Mattress Performance (Carry That Weight)
Mattress Performance (Carry That Weight) war die Abschlussarbeit von Emma Sulkowicz (* 1992), einer US-amerikanischen Kunststudentin, an der Columbia University in New York City. Die Performance, bei der Sulkowicz eine blaue Matratze ständig mit sich trug, um gegen sexuelle Gewalt, die ihr persönlich widerfahren sein soll, zu demonstrieren,[1] erregte ab September 2014 bis Mai 2015 weltweite Aufmerksamkeit.[2] Sulkowicz behauptet, im August 2012 von einem deutschen Mitstudenten auf einer ähnlichen Matratze vergewaltigt worden zu sein.[3] Bereits vor Beginn der Performance hatte eine mehrmonatige Prüfung der Universität eine Anzeige Sulkowicz’ gegen den Mitstudenten als unbegründet abgewiesen; staatsanwaltliche Ermittlungen kamen später zum gleichen Ergebnis.
Die Matratze wollte sie nach eigenen Angaben so lange tragen, bis der von ihr beschuldigte Student bestraft wird.[4]
Im Mai 2015 kamen Details an die Öffentlichkeit, die erhebliche Zweifel an dem Vergewaltigungsvorwurf aufkommen ließen. Dabei gibt es offensichtlich Nachrichten per SMS und Facebook, in denen Sulkowicz nach der angeblichen Vergewaltigung dem von ihr Beschuldigten ihre Liebe versicherte. Eine Klage des Studenten gegen die Columbia University, nach der er unzureichend vor Verfolgungen durch Sulkowicz und ihrer Unterstützer geschützt worden sei, endete mit einem Vergleich.
Hintergrund
Emma Sulkowicz traf den Studenten 2011. Im Frühjahr 2012 schliefen beide einvernehmlich zweimal miteinander, beschlossen aber, lieber Freunde zu bleiben. Im August 2012 trafen sich beide auf einer Party und gingen auf Sulkowicz Zimmer. Dort, so behauptete sie, habe er sie geschlagen, gewürgt und obwohl sie laut schrie, anal vergewaltigt.
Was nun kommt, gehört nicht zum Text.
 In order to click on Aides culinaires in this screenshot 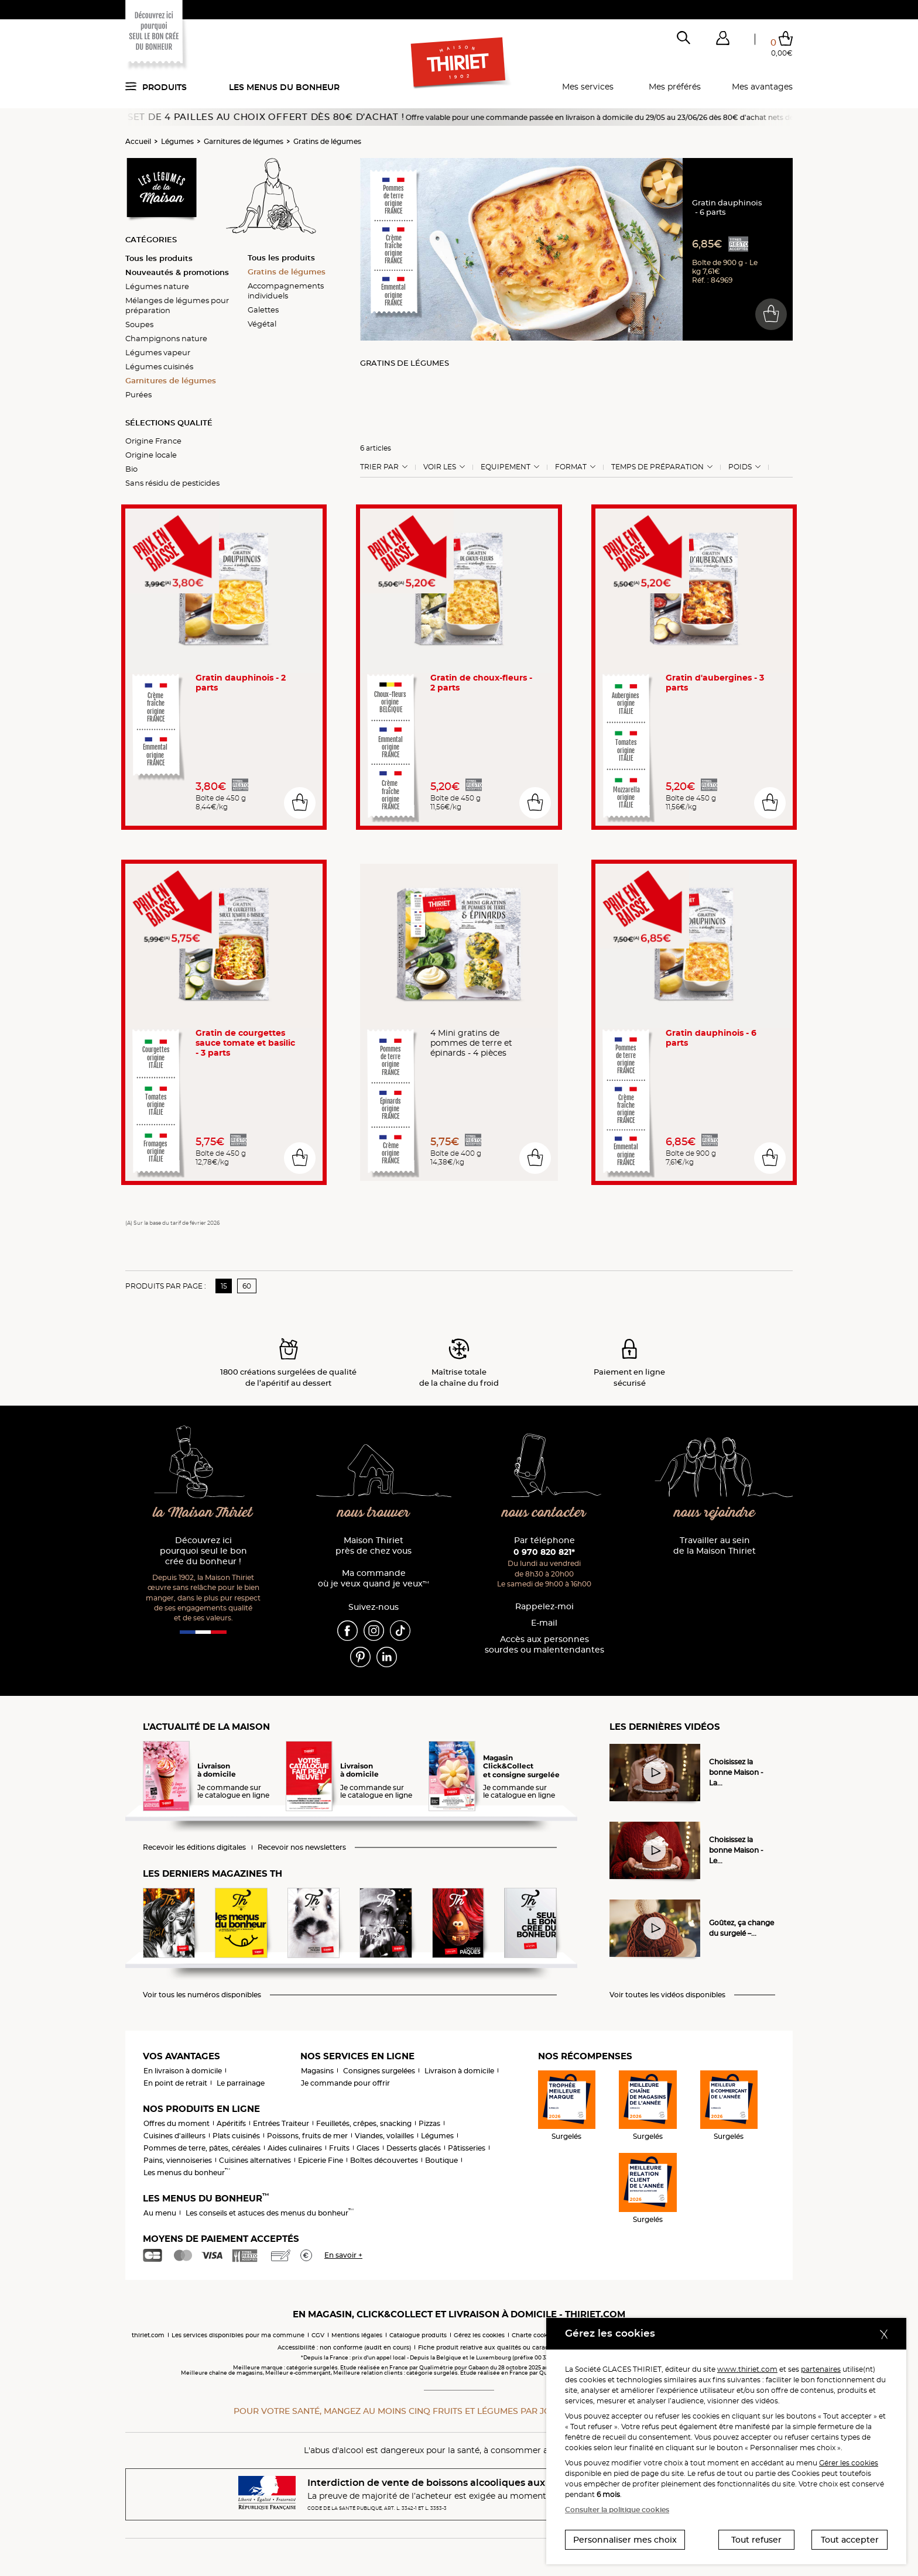 , I will do `click(295, 2148)`.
Laut Aussage des Studenten hatten sie stattdessen einvernehmlichen Analverkehr, woraufhin er die Nacht über bei ihr blieb und morgens leise ging.[5] Zwei Tage nach der angeblichen Vergewaltigung schrieb sie am 29. August 2012 auf Facebook, dass sie ihn sehen wolle: „Wir haben schon lange keine Paul-Emma-Chill-session gehabt.“ Am 4. Oktober folgte: „I love you Paul. Where are you!?!?!?!?!“[5] Acht Monate später zeigte Sulkowicz ihn als Vergewaltiger bei der Universität, aber nicht bei der Polizei an. Im Anschluss daran kam es im Verlauf von sieben Monaten zu Verhören durch die Universität. Eine Anwesenheit eines Rechtsanwalts ist bei solchen Untersuchungen nicht gestattet. Eine medizinische Untersuchung von Sulkowicz oder eine Spurenanalyse der Matratze fand nicht statt. Im November 2013 wurden die Vorwürfe abgewiesen. Im Mai 2014 wurde der Student auf Flyern und in Graffiti als „Serienvergewaltiger“ bezeichnet.[5]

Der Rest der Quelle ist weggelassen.